Page-level text extractions:

*** Begin section ***

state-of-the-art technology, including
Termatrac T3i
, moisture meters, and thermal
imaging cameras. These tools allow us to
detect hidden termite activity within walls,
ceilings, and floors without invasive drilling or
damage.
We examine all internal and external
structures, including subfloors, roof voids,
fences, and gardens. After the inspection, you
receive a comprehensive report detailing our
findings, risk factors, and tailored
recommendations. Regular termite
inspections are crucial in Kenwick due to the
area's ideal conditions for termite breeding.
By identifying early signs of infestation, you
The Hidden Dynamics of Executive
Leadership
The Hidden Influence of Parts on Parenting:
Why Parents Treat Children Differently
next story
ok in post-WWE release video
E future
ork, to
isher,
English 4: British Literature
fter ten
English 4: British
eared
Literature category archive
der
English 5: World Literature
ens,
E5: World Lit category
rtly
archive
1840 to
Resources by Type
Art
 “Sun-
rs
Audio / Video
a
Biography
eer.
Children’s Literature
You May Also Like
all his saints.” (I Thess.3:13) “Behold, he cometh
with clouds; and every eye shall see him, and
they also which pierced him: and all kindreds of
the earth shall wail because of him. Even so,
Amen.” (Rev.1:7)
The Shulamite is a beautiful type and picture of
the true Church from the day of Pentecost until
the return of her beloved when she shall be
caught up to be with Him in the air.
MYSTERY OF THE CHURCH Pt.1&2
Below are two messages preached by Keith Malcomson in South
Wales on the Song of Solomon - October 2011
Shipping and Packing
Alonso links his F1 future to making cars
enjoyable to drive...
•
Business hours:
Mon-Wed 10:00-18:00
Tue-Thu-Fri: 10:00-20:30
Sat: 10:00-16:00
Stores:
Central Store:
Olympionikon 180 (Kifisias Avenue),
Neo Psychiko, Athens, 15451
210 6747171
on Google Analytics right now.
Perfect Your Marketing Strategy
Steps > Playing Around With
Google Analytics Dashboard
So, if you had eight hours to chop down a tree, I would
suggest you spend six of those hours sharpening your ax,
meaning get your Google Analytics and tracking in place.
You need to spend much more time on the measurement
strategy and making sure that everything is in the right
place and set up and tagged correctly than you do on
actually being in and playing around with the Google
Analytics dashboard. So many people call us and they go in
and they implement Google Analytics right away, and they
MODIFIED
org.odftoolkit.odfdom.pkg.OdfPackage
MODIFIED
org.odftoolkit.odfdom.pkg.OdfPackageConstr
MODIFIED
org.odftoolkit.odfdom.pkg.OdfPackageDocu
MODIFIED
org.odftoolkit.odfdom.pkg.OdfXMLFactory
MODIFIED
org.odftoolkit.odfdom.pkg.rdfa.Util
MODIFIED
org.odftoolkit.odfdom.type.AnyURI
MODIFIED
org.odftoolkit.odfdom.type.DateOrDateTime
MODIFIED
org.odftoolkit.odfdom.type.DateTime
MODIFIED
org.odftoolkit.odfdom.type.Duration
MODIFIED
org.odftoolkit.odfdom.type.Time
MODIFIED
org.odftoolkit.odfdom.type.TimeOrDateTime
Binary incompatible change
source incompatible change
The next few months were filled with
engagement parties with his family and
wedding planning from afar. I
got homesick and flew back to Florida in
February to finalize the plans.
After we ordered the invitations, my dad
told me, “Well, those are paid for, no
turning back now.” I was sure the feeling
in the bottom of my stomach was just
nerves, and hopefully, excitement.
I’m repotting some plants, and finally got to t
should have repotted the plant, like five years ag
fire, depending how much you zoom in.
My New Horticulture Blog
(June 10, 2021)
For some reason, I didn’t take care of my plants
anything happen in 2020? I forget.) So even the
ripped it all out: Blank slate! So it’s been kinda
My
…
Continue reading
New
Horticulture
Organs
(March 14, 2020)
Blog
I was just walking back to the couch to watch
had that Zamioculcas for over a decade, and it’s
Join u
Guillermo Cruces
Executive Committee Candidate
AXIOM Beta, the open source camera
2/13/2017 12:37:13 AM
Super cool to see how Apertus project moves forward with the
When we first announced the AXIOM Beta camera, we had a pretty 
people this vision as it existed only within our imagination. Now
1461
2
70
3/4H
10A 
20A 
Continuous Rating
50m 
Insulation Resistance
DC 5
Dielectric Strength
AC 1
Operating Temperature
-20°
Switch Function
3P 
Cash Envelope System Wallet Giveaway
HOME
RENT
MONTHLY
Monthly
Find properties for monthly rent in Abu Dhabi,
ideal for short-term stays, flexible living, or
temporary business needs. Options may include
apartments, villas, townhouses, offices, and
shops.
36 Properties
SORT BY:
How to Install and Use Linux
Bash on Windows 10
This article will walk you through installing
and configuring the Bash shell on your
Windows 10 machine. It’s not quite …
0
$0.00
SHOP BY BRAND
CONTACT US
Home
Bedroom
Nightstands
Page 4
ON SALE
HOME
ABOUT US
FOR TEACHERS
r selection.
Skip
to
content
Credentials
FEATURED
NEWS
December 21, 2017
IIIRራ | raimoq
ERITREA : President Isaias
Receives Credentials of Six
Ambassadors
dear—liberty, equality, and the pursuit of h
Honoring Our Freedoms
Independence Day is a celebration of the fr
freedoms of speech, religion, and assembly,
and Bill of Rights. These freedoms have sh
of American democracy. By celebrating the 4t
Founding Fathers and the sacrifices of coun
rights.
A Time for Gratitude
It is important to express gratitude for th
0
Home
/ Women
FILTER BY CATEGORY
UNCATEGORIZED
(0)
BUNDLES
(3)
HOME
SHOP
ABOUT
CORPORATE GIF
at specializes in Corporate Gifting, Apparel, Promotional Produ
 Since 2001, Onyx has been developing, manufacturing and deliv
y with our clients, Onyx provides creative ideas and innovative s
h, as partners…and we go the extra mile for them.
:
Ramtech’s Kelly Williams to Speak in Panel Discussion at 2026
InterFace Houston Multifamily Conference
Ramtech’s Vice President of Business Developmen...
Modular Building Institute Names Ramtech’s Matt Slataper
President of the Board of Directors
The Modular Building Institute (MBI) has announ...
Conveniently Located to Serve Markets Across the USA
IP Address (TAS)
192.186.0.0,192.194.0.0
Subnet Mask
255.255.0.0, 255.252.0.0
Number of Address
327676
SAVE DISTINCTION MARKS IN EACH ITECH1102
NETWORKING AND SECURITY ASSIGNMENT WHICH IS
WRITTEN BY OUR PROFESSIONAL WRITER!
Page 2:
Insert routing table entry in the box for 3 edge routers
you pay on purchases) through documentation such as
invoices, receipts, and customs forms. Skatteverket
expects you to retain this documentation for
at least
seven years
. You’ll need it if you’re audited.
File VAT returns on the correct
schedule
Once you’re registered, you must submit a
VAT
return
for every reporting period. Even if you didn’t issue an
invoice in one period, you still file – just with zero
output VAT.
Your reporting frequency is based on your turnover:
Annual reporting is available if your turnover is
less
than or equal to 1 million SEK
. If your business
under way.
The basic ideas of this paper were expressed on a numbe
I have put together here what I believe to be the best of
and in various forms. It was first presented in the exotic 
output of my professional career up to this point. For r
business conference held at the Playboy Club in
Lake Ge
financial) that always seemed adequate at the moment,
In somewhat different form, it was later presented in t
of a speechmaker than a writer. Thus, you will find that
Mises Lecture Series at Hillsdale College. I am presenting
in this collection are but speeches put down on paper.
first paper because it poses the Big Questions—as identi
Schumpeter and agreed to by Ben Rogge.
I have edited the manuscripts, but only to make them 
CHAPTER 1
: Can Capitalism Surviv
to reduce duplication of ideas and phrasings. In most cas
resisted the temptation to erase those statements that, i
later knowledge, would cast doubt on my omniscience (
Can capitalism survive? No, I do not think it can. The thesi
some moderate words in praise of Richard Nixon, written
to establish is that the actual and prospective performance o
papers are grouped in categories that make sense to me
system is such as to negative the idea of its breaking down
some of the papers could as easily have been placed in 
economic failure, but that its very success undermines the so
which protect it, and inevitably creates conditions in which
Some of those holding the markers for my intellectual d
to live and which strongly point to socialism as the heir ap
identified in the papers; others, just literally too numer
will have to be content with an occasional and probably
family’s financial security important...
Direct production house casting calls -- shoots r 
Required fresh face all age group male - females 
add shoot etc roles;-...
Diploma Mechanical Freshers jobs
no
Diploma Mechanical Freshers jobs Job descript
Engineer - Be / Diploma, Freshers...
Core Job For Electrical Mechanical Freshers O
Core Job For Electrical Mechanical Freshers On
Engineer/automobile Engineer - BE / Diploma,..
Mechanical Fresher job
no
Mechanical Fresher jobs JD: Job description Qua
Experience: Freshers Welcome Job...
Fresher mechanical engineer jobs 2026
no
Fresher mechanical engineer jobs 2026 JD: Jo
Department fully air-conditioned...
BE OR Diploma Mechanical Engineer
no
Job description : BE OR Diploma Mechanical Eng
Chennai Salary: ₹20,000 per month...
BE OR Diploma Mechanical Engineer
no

*** End section ***

TASK OBJECTIVE = Here the output must be the lines above from the line with "Children’s Literature" to the line with "the true Church", both included, duplicated word for word and nothing else.

EXERCISE SOLUTION =
Children’s Literature
You May Also Like
all his saints.” (I Thess.3:13) “Behold, he cometh
with clouds; and every eye shall see him, and
they also which pierced him: and all kindreds of
the earth shall wail because of him. Even so,
Amen.” (Rev.1:7)
The Shulamite is a beautiful type and picture of
the true Church from the day of Pentecost until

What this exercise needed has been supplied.